== Segment start ==

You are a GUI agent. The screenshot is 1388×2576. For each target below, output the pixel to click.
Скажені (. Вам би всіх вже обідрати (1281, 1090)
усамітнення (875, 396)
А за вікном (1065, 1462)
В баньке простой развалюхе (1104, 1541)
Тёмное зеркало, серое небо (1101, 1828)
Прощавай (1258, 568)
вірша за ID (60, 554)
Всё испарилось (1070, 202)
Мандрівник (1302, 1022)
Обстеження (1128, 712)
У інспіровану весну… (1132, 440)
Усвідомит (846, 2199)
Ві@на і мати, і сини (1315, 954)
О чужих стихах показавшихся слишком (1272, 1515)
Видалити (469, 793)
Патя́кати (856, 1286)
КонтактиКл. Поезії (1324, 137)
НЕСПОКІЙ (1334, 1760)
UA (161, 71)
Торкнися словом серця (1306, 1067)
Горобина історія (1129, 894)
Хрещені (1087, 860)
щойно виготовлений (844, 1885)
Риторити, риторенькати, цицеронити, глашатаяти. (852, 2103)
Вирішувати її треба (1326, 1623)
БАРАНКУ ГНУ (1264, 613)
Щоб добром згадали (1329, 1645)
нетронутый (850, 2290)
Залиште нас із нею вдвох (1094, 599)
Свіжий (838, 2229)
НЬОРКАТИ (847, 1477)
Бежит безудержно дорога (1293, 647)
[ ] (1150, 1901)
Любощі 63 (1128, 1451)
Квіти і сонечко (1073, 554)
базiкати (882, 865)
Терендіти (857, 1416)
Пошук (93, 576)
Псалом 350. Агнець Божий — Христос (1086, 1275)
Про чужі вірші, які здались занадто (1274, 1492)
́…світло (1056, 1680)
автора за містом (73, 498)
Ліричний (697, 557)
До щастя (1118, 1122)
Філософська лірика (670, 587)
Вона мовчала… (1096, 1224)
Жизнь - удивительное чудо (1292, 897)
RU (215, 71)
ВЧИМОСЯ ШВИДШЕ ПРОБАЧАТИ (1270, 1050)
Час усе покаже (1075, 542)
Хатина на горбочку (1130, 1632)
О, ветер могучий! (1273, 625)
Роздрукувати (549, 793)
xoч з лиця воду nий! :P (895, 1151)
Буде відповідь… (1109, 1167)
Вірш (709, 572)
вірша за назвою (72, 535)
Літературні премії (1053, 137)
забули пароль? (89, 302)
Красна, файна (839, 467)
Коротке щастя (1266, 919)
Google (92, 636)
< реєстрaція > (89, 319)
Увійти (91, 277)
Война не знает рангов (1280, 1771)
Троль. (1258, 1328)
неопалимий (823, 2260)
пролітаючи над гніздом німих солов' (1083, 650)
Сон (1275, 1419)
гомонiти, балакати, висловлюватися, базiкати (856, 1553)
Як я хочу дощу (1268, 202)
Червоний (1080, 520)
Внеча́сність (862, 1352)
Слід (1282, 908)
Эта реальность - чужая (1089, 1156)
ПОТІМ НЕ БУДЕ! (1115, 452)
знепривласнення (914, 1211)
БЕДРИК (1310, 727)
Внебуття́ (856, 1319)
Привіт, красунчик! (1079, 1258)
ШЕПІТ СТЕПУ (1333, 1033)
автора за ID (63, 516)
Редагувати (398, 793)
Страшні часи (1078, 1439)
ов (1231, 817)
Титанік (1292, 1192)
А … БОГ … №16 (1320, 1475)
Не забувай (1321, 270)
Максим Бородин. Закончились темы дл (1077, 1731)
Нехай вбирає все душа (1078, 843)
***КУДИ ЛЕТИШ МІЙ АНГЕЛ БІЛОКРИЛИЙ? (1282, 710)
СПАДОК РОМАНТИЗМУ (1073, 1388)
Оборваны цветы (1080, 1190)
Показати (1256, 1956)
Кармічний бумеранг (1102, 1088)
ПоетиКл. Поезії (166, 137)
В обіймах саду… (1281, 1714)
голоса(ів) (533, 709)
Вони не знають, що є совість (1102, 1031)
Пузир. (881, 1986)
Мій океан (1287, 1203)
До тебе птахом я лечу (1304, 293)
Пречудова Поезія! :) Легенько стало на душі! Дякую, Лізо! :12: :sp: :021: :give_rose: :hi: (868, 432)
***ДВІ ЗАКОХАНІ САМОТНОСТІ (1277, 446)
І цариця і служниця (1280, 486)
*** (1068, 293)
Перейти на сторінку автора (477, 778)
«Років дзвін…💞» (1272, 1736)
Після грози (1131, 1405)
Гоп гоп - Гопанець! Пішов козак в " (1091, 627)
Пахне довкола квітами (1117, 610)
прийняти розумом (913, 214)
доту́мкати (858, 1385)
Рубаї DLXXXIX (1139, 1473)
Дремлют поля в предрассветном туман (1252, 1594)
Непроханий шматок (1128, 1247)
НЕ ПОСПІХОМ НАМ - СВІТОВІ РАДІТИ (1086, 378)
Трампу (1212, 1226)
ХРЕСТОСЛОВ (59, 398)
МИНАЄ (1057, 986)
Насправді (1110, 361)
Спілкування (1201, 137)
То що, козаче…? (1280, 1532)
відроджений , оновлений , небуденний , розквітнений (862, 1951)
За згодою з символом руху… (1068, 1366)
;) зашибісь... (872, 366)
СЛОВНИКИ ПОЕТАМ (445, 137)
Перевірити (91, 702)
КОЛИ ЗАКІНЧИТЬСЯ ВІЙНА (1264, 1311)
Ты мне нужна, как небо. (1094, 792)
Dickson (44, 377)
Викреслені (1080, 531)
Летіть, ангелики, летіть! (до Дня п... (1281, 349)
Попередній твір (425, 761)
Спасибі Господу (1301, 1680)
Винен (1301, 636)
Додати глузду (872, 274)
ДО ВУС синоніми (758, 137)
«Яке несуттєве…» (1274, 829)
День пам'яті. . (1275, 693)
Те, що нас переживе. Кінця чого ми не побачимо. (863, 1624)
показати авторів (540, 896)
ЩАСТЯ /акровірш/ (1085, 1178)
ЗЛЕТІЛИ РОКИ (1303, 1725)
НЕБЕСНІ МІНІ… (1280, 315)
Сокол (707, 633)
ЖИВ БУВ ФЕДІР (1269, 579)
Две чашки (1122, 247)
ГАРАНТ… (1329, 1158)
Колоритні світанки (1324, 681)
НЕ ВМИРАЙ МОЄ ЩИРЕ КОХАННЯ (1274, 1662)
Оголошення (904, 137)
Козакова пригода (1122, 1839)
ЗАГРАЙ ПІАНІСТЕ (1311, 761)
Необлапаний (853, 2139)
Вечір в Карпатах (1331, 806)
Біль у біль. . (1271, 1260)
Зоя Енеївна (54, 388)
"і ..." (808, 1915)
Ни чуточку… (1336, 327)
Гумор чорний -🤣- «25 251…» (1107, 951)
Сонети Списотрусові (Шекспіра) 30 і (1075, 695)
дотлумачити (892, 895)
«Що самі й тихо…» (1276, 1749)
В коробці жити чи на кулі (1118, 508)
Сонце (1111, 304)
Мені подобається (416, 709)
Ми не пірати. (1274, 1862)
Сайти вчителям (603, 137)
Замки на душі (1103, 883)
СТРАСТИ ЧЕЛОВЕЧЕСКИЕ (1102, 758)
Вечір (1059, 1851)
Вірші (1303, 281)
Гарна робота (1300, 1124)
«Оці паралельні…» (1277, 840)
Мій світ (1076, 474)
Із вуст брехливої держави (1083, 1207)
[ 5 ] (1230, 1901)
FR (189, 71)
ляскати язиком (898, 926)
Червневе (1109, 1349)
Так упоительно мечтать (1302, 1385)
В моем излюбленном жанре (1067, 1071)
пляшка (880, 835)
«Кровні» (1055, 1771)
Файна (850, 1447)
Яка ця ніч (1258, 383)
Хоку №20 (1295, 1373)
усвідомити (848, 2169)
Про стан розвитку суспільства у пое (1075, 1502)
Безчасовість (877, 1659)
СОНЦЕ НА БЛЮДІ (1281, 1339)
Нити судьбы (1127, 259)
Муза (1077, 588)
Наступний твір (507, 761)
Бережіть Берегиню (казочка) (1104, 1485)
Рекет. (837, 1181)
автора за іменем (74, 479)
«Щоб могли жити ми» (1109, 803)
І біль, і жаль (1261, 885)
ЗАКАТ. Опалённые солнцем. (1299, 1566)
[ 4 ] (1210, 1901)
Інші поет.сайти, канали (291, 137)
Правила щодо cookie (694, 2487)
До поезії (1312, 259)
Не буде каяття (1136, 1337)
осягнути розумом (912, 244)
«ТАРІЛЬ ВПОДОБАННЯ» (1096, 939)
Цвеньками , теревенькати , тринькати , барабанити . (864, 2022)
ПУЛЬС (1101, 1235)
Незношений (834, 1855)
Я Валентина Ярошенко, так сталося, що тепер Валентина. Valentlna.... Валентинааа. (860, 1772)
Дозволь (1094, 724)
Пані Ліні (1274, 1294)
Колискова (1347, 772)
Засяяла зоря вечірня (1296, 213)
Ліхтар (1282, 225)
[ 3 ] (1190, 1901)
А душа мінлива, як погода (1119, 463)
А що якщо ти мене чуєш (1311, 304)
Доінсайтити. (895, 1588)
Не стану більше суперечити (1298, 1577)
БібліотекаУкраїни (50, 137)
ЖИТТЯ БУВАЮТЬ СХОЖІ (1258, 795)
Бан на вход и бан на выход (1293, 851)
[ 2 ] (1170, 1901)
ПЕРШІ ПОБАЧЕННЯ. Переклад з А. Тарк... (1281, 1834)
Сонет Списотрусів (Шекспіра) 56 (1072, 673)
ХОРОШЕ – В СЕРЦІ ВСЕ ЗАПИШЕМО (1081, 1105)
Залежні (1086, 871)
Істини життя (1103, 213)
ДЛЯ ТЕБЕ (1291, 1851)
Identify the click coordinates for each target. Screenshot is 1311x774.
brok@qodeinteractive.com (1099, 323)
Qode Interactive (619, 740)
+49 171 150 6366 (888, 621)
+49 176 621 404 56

== Segment end ==

## [WORK TO COMPLETE]
Of all the entries above, output exactly the lines between the one holding "КОЛИ ЗАКІНЧИТЬСЯ ВІЙНА (1264, 1311)" and the one holding "День пам'яті. . (1275, 693)", inclusive.

## [RESULT]
КОЛИ ЗАКІНЧИТЬСЯ ВІЙНА (1264, 1311)
Ты мне нужна, как небо. (1094, 792)
Dickson (44, 377)
Викреслені (1080, 531)
Летіть, ангелики, летіть! (до Дня п... (1281, 349)
Попередній твір (425, 761)
Спасибі Господу (1301, 1680)
Винен (1301, 636)
Додати глузду (872, 274)
ДО ВУС синоніми (758, 137)
«Яке несуттєве…» (1274, 829)
День пам'яті. . (1275, 693)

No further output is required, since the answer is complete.